その日は朝からカンカン照りで、1日中忙しく歩きまわっていた私は、日が傾きはじめたころ限界を迎えていた。も、もうダメだ…クーラーガンガン効いてるところに行きたい……
マラッカは世界遺産のある街で、のんびりした穏やかな、あちこちに古い建造物が残る街だけど、中心部にはでっかくてキレイで立派なモールもある。
そこに駆け込む私。
は〜涼し〜〜!
もう出ていけないコレ〜〜!
数日前のマニラでは、外をずっと散策しすぎて夜両足が攣りまくった。
おかしいと思ってネットで検索したら「脱水症状の初期段階」…!
汗をかきすぎるのもほどほどにしないとね!!
涼しいモール内をあてもなくブラブラしていると…
おっ?
おおー!
マッサージチェアーー!!
日本のショッピングモールでも(マッサージチェアを置くなんて面白いな、誰が考えたんだろう、よく考えたな)なんて思ってたけど、まさかこんなところでもお目にかかるとは。

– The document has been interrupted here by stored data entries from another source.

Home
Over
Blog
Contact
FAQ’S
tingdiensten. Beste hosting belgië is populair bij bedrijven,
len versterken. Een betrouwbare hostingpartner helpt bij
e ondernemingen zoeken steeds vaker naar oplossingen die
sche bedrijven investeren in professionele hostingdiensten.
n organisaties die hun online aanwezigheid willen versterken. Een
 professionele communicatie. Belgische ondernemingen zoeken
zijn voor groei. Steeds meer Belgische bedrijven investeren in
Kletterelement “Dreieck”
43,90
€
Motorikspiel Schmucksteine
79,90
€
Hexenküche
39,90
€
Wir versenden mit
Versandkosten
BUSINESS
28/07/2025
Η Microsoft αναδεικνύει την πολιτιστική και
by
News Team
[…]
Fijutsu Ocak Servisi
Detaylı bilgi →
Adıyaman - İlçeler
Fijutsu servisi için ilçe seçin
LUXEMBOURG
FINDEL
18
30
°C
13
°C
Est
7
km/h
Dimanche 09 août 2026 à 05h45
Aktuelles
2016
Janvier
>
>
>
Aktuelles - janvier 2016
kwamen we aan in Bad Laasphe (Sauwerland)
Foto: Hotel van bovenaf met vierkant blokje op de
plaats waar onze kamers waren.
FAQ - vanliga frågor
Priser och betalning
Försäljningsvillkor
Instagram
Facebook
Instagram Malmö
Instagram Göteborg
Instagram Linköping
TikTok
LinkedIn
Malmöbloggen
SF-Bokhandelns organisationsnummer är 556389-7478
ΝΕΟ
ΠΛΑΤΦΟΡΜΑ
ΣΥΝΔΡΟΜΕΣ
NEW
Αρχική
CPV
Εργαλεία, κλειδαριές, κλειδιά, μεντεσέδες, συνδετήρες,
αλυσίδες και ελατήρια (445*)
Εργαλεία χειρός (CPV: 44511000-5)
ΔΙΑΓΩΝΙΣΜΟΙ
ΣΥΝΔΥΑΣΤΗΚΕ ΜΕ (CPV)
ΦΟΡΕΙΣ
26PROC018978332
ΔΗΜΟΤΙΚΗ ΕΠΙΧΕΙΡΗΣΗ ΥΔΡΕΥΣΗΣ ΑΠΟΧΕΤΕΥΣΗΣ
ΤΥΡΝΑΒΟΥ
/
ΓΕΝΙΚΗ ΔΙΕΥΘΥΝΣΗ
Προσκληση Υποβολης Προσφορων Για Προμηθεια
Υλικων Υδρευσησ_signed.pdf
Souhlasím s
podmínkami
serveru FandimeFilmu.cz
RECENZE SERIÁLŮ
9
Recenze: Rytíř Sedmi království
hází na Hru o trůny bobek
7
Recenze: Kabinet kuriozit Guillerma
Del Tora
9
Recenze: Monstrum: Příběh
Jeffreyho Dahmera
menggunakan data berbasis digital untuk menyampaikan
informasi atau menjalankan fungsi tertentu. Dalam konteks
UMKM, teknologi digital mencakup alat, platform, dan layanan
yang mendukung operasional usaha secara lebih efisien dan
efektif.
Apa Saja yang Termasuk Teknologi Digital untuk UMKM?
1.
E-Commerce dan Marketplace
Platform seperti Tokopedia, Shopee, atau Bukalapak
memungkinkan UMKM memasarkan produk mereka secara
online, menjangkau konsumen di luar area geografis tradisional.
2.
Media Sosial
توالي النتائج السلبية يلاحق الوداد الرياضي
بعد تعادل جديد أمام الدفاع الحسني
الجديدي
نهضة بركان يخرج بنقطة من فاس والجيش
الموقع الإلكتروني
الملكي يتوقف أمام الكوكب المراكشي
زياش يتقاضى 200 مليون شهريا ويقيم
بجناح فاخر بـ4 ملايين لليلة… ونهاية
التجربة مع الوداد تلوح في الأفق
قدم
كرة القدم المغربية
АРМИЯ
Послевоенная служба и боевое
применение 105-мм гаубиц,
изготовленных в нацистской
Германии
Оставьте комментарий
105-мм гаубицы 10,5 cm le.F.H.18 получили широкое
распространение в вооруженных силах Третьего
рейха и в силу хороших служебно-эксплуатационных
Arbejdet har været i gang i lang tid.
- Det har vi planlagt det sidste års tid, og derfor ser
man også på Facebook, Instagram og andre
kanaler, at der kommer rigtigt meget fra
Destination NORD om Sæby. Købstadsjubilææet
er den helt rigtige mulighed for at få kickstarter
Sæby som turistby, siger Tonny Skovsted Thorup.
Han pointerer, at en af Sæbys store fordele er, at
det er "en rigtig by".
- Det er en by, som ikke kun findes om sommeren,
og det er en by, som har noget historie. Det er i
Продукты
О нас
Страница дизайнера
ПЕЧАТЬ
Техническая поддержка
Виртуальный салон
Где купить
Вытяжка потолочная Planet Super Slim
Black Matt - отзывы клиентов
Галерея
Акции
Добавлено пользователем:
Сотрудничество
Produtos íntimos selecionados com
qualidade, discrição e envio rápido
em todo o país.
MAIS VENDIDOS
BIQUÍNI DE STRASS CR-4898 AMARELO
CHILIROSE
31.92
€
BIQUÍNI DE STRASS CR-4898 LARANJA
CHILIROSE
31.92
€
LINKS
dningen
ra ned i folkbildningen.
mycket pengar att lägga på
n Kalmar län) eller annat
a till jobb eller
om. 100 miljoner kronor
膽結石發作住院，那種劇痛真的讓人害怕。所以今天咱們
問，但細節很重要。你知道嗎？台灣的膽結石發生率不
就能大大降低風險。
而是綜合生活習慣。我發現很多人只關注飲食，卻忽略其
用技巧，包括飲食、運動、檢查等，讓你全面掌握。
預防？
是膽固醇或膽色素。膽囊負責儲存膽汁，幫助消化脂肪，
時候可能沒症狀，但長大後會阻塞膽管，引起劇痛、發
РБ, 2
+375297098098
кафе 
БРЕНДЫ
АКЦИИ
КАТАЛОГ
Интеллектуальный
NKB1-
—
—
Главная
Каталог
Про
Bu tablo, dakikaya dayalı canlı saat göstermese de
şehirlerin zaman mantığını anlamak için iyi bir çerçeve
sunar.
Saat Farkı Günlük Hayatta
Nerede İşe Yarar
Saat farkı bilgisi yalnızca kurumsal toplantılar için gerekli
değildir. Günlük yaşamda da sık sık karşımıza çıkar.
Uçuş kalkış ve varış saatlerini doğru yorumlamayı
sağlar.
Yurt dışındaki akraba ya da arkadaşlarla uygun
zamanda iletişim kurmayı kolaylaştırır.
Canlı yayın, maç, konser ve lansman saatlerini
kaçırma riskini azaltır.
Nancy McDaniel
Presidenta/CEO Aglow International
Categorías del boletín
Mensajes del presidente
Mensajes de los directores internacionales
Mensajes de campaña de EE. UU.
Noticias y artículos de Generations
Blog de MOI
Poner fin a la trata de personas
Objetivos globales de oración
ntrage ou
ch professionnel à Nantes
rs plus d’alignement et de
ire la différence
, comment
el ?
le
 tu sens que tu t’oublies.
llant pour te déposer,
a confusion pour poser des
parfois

マレーシアの人たちも肩凝ってるんですかね!?
などとたった一人興奮しながらしばらく眺めまわし、
チラッ…
誰も見てないし…
歩き疲れたし…
座ってみちゃおっかな〜↑↑
なるべく他のお客さんから見えづらいイスを選んでそっと座る私。
お〜、投入するのはコインじゃなくてお札なんですね。
こんな小さなイスによくお札の回収機つけられたな〜
ちょっと恥ずかしいし、力強すぎて痛かったら嫌だし、
5リンギットくらいにしてみよう!
ウィーーン
…
…ウィーーン
…あれ?
入らない。
もう一回!
…
…ウィーーン
入らないな〜
お札、ピンとしてキレイなのに。
このイスは調子が悪いのかも!
いいよ〜、あるある!
異国あるあるだよね〜!
…あっちのイスにしてみよっかな
と、隣のイスを見ていると
「入らないの?」
はっとして振り返ると、30代くらいのイケイケのお兄さんが覗き込んでいました。
沖縄のお兄さんかな?という感じの彫り深めなお兄さん。
(見られていた〜〜!恥)
「あっ、あハイ、、」
「かしてみて」
見るとお兄さんの後ろには中学生くらいの男の子。
きっと、親子なのだろう。
フィリピンでもこういう親子はたくさん見たけど、本当に友達かと思うほどだ。
((( パパ若〜〜〜!!)))
男の子はお父さんが一生懸命お金を入れようとするのをじっと見ていました。
「あ〜、入らないねコレ、」
お父さんが私に言います。
「ね〜!隣のにしてみようかな」
すると、
「かして!」
お父さんの後ろから見ていた男の子が、今度は私の前にまわりこみ、札を手に、投入を試みてくれました。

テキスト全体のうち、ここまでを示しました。